No sólo los críticos de arte; numerosos especialistas han elaborado teorías sobre la psicología pelágica basándose en especulaciones fáciles. La primera premisa es: el sujeto no conoce su propia imagen, ergo el peso del yo es mucho menor y el del otro está sobredimensionado (pues ocupa el lugar que debería ocupar el primero). La segunda entra directamente a cantar las alabanzas de una psique liberada de los vicios del solipsismo y el hedonismo.
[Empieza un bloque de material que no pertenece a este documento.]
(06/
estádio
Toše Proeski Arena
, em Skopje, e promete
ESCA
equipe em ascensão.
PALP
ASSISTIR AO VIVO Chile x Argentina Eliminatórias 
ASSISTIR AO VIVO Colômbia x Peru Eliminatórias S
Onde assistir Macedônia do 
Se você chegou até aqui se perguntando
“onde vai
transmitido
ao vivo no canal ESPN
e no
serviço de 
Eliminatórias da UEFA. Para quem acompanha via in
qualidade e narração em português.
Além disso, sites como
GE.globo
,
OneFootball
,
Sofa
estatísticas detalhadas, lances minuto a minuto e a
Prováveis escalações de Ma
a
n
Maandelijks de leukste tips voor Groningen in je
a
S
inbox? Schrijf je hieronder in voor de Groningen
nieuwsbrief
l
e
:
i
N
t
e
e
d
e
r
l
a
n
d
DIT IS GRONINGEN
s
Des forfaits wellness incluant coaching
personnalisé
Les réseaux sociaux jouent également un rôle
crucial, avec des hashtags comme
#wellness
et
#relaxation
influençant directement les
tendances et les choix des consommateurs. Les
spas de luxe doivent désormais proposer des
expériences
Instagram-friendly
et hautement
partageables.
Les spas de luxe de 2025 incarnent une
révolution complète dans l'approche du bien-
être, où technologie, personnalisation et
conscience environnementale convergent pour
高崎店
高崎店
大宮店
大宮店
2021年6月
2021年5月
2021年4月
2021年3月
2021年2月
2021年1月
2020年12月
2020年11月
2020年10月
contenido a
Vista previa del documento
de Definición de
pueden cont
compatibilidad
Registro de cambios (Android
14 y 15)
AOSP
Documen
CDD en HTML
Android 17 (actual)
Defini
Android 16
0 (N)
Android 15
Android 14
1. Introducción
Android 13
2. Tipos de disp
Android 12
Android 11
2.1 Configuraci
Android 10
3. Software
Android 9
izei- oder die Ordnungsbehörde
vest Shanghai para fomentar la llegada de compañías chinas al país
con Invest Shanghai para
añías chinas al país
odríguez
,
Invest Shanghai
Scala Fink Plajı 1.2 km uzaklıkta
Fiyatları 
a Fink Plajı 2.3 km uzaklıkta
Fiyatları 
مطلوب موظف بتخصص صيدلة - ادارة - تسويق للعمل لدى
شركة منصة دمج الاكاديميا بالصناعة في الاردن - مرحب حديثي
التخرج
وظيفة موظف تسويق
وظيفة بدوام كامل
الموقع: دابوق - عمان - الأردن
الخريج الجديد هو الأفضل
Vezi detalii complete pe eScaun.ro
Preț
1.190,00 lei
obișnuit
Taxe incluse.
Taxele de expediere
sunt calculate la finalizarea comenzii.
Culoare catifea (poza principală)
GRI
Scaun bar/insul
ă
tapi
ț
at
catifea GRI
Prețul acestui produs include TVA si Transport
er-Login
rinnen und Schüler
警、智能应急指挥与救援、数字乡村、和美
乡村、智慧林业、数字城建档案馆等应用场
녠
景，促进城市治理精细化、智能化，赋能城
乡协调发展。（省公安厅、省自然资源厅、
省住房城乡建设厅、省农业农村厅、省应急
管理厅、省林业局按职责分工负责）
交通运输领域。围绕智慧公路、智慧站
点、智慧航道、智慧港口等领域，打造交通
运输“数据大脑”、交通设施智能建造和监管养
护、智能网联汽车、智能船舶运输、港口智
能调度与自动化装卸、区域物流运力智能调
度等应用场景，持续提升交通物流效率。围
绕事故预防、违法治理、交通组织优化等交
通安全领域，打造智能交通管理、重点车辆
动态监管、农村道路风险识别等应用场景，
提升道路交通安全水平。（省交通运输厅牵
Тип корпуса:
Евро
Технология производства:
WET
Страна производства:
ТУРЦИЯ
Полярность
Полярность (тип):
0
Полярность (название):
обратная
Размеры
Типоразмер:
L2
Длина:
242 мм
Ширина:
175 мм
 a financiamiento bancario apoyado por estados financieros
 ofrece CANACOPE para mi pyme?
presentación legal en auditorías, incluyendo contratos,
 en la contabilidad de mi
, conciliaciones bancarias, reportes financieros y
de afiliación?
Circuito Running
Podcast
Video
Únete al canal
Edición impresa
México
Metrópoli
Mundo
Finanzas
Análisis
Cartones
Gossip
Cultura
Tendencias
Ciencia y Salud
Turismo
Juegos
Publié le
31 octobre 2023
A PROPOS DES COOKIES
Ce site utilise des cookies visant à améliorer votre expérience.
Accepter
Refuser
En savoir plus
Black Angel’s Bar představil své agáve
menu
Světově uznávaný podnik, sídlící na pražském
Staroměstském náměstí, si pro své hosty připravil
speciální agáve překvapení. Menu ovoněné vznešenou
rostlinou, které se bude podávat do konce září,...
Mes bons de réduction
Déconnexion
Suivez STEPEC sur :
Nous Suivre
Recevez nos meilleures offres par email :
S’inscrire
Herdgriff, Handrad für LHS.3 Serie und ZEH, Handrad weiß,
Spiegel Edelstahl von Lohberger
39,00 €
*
En realidad, estas teorías no son más que la transposición en términos técnicos del mito pelágico popular, ése del que nadie parece hablar nunca pero que se extiende y se repite, siempre idéntico, entre nosotros. El que explica la buena fama de los enfermos, la admiración que se les profesa, el orgullo con que decimos “yo tengo un amigo pelágico” o “mi mujer es pelágica”. Entendemos que sus mentes están construidas con el mismo orden, la misma limpieza y luminosidad aséptica con que nos incitan en los anuncios publicitarios a comprarlo todo. En efecto, para anunciar un zumo, es obligatorio presentar a una familia feliz, guapa, rica, antiproblemática, desayunando ese zumo en una casa enorme, reluciente y ordenada. No compramos el zumo, sino que pagamos por nuestro deseo de que todo se ordene y el dolor desaparezca. Pagamos por que se haga el silencio, por borrar nuestra cara imperfecta del espejo. Por ser pelágicos, en suma. Qué haya detrás de esos ojos, que jamás se han contemplado a sí mismos, no nos interesa en realidad.